Your goal. When you reach the line containing "L’ouverture de la" in the entries below, start writing out each line exactly, and stop after the line containing "de notre feuilleton estival).".

Records.
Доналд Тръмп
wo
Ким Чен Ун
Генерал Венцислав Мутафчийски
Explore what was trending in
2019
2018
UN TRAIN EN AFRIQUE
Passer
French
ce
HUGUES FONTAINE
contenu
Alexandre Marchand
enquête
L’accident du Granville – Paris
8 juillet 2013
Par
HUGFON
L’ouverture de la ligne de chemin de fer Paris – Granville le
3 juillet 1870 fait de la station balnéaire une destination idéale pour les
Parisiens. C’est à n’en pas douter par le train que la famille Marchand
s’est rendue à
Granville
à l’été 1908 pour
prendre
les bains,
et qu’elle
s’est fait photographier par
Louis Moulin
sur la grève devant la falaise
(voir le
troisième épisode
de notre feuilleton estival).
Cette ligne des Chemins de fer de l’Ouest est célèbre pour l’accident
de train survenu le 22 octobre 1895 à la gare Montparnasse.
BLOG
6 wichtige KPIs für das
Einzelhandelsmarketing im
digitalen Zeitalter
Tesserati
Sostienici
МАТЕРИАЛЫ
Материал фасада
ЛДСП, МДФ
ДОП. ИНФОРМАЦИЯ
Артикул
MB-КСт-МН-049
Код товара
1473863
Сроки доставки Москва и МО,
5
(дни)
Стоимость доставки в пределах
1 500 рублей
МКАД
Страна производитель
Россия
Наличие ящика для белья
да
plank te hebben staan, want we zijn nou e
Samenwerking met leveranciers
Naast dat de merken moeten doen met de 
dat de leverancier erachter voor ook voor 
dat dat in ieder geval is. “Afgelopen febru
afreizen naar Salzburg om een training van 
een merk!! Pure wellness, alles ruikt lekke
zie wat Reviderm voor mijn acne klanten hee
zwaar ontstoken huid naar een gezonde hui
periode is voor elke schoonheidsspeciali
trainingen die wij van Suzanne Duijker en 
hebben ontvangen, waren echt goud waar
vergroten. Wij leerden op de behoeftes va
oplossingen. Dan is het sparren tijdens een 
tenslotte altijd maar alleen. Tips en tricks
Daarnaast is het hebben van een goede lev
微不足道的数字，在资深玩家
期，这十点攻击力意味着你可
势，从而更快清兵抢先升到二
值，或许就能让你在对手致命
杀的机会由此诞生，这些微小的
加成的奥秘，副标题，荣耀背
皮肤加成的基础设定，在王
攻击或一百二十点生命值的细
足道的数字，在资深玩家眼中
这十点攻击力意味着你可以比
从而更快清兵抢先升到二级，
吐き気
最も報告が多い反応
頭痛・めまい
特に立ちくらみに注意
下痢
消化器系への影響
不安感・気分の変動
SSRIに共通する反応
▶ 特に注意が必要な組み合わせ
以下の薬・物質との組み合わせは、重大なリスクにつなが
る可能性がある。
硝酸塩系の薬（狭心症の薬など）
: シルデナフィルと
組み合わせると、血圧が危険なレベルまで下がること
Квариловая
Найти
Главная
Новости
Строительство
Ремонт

Answer section.
L’ouverture de la ligne de chemin de fer Paris – Granville le
3 juillet 1870 fait de la station balnéaire une destination idéale pour les
Parisiens. C’est à n’en pas douter par le train que la famille Marchand
s’est rendue à
Granville
à l’été 1908 pour
prendre
les bains,
et qu’elle
s’est fait photographier par
Louis Moulin
sur la grève devant la falaise
(voir le
troisième épisode
de notre feuilleton estival).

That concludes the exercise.